Bunu neden yazdım?
Kelimeleri nasıl toparlayacağımı bilmiyorum, bu yaptığım en zorlayıcı şey olabilir.İthaf kısmında öldürülen her bir kadının ismini sayamadım. Neden biliyor musunuz?
Çünkü öldürülen kadınlar sayılamayacak kadar fazla! Neredeyse her gün kaç tane kadın öldürülüyor!Ne kadar acı değil mi?
Bu Özgecan Arslan'a, Pınar Gültekin'e, Emine Bulut'a, Hazal Tektaş'a, Ayşe Karaman'a, Melek Aslan'a ve öldürülen onlarca kadına ithafen.
Onları, o güzel insanları böyle bir haberle tanımayı hiç istemezdim.
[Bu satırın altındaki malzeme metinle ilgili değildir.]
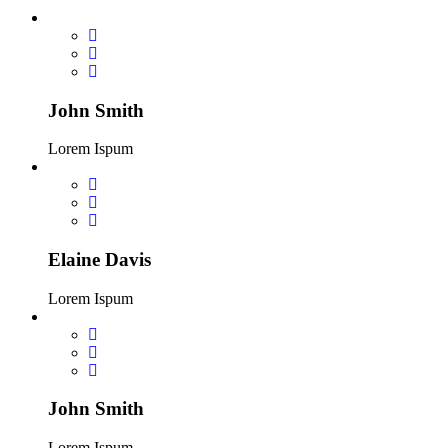
John Smith
Lorem Ispum
Elaine Davis
Lorem Ispum
John Smith
Lorem Ispum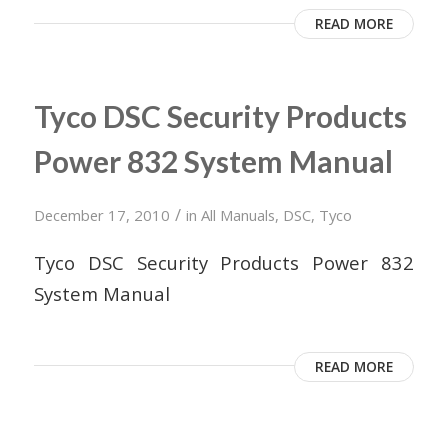
READ MORE
Tyco DSC Security Products
Power 832 System Manual
/
December 17, 2010
in
All Manuals
,
DSC
,
Tyco
Tyco DSC Security Products Power 832
System Manual
READ MORE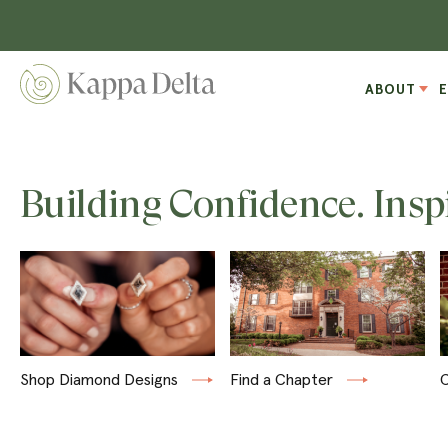
ABOUT
Building Confidence. Insp
Shop Diamond Designs
Find a Chapter
C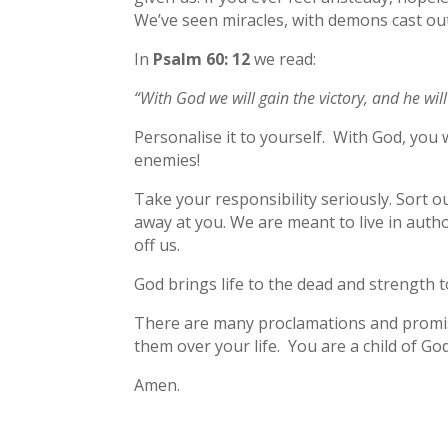
We’ve seen miracles, with demons cast ou
In
Psalm 60: 12
we read:
“With God we will gain the victory, and he wi
Personalise it to yourself. With God, you 
enemies!
Take your responsibility seriously. Sort 
away at you. We are meant to live in autho
off us.
God brings life to the dead and strength 
There are many proclamations and promise
them over your life. You are a child of God
Amen.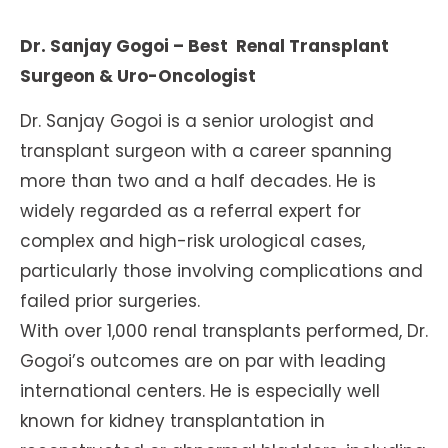
Dr. Sanjay Gogoi – Best Renal Transplant
Surgeon & Uro-Oncologist
Dr. Sanjay Gogoi is a senior urologist and
transplant surgeon with a career spanning
more than two and a half decades. He is
widely regarded as a referral expert for
complex and high-risk urological cases,
particularly those involving complications and
failed prior surgeries.
With over 1,000 renal transplants performed, Dr.
Gogoi’s outcomes are on par with leading
international centers. He is especially well
known for kidney transplantation in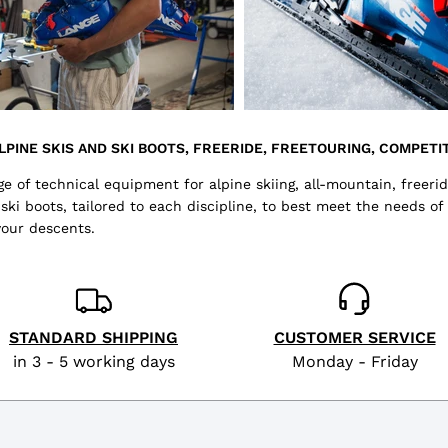
LPINE SKIS AND SKI BOOTS, FREERIDE, FREETOURING, COMPETIT
 of technical equipment for alpine skiing, all-mountain, freerid
i boots, tailored to each discipline, to best meet the needs of
your descents.
STANDARD SHIPPING
CUSTOMER SERVICE
in 3 - 5 working days
Monday - Friday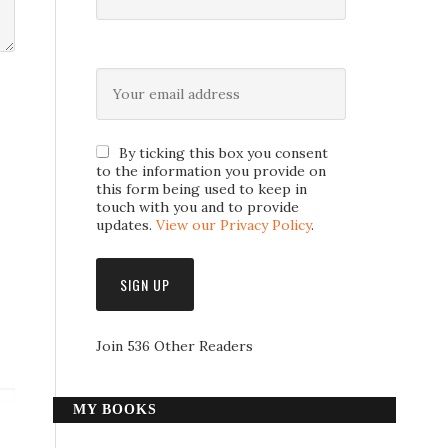
By ticking this box you consent
to the information you provide on
this form being used to keep in
touch with you and to provide
updates.
View our Privacy Policy
.
Join 536 Other Readers
MY BOOKS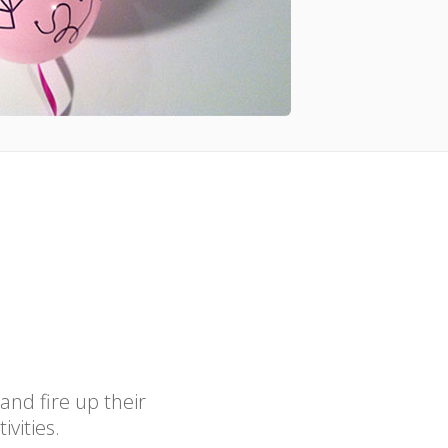
 and fire up their
ivities.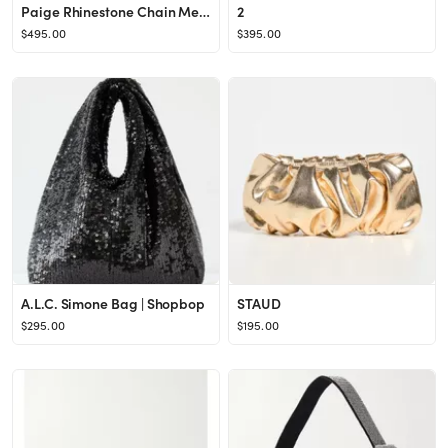
Paige Rhinestone Chain Mesh Bag
2
$495.00
$395.00
A.L.C. Simone Bag | Shopbop
STAUD
$295.00
$195.00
Onlar nefes almayı bıraktıklarında onları tanımayı hiç istemezdim. Onları hâlâ gülerken, gülüşleri solmadan önce tanımak isterdim.
Her birinin resmi aklımda.
Her birinin yüzü benim aklımda.Onları unutmuyoruz.
Ama yasalar onları unutuyorlar.
Yasalar o kadınları unutuyor.
Adalet bu kadınların yanında değil. Ve umarın onlar bunun acısını artık hissetmiyor olsalar da, yakınları hissediyor.
Yakınlarının yüreğindeki yangın hiç sönmüyor. Kim yaşayabilir ki böyle bir acıyla? Kim sevdiği birini bir adamın psikopatça düşünceleri yüzünden kaybetmek ister ki?
Kadir Şeker.
Kadir Şeker'in yüzü hiç silinmiyor aklımdan. O yardım etmek isteyen, adalet sağlamak isteyen güzel yürekli adamın adaletsizliğin ellerine tutsak olmasını ben kabullenemiyorum. Onun yaşadıkları adaletse, katillerin yaşadıkları ne o zaman?
Benim yüreğim bunları kaldırmıyor. Ben bir ölüm haberine daha uyanmak istemiyorum.
Allah'ım dünya güzelleşsin.
Allah'ım bizi hep iyi yürekli insanlarla karşılaştır.
Daha fazla kadın ölmesin, daha fazla insan acı çekmesin.
Dua etmek dışında yapabileceğim bir şey yok.